Designed by Workac, the Riverhouse is a model of sustainable and collaborative living. Friends, guests and collaborators helped to design and build the shared spaces and furnishings.

Design firm: WORKac
Project name: Riverhouse
Location: Hopkinton, Rhode Island, United States
Dimensions: 297 square meters

Designed by Amale Andraos and Dan Wood for their own family, the house in the rural landscape of Rhode Island began as a refuge during the pandemic and has now become a permanent home, proposing a sustainable and collaborative living model that broadens the very concept of “family”. In the place of an obsolete building, which for years had served as an informal gathering place for cultural brainstorming sessions and socialising with friends and colleagues, the architectural duo designed a zero-emission passive building that retains the
informal and lively spirit of its origins. The compact, faceted volume, clad in local ash timber and topped by a sky-blue aluminium roof, opens up inside into a fluid sequence of spaces: varying ceiling heights, openings and vibrant textures combine to create a sense of radiant, cosy domesticity.
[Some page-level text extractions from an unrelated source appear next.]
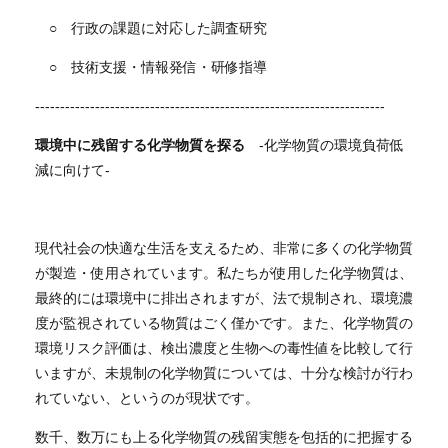
○ 行政の課題に対応した調査研究
○ 技術支援・情報発信・研修指導
----------------------------------------------------------------------
環境中に残留する化学物質を探る
-化学物質の環境負荷低
減に向けて-
現代社会の快適な生活を支えるため、非常に多くの化学物質
が製造・使用されています。私たちが使用した化学物質は、
最終的には環境中に排出されますが、法で規制され、環境濃
度が監視されている物質はごく僅かです。また、化学物質の
環境リスク評価は、検出濃度と生物への毒性値を比較して行
いますが、未規制の化学物質については、十分な検討が行わ
れていない、というのが現状です。
数千、数万にも上る化学物質の残留実態を包括的に把握する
The project extends to the process: friends and collaborators have contributed directly — sometimes camping on the site and fishing in the nearby river — to the definition of spaces and furnishings: from the living room table, to the theatrical curtains, to the
handcrafted Lebanese tiles. The result is a lived-in and “shared” home, for those who inhabit it or who “pass through” it, albeit only temporarily.